Femme inconnue en robe Tudor.

Elle est envoyée à la cour une fois adolescente, et y rejoint la maison de la reine Catherine d'Aragon, épouse du roi Henri VIII d'Angleterre[1]. Elle apparaît pour la première fois à la cour d'Angleterre en 1522, quand elle joue un rôle dans la reconstitution de l’assaut du Château Vert, que le roi Henri VIII donne pour impressionner des ambassadeurs[2]. On ne possède pas de description physique ni de portrait d'elle, on peut néanmoins supposer qu’elle était belle, car elle avait été choisie pour jouer l'un des principaux rôles, la Constance, l’une des sept Vertus, au côté de la sœur du roi, Marie Tudor[3] et de ses futures belles-sœurs Anne Boleyn et Mary Boleyn[4]. Dans sa biographie, Julia Fox considère que le dessin de Hans Holbein « Unknown woman in Tudor dress » est une des meilleures représentation de Lady Rochford[5].

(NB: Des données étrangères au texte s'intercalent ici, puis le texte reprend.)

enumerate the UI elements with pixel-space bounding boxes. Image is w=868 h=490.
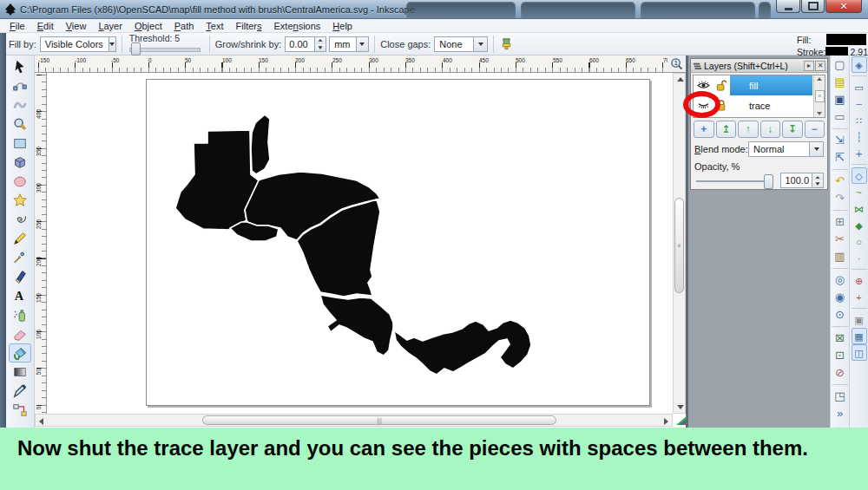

Fin 1526[2], elle épouse George Boleyn, vicomte de Rochefort, frère de la future épouse d'Henri VIII d'Angleterre, Anne Boleyn. À cette époque, cependant, cette dernière n’a pas encore noué de relation avec le roi, bien qu’elle soit déjà une figure incontournable de la noble société anglaise[6].

La signature de Lady Rochford
Signature de Lady Rochford.

En cadeau de mariage, le roi offre à Jane et George le manoir de Grimston dans le Norfolk[7]. Puisqu’elle était devenue par mariage Vicomtesse Rochford, elle est connue à la Cour, et ensuite par les historiens sous le nom de « Lady Rochford ». Alors que la richesse et l’influence de la famille augmentent, le couple obtient comme résidence le palais de Beaulieu en 1531[8].

Le mariage de George et Jane est généralement décrit comme malheureux. L'historienne Retha M. Warnicke suggère que George est peut-être homosexuel ou bisexuel ce qui expliquerait les difficultés de leur relation conjugale[9]. Selon l'écrivain George Cavendish, proche du Cardinal Thomas Wolsey, George Boleyn était particulièrement gâté par la nature, il avait de la grâce, de nombreuses aptitudes et qualités naturelles mais il vivait "de façon bestiale, forçant les veuves, déflorant les vierges", il était lubrique et avide de toutes les femmes[10].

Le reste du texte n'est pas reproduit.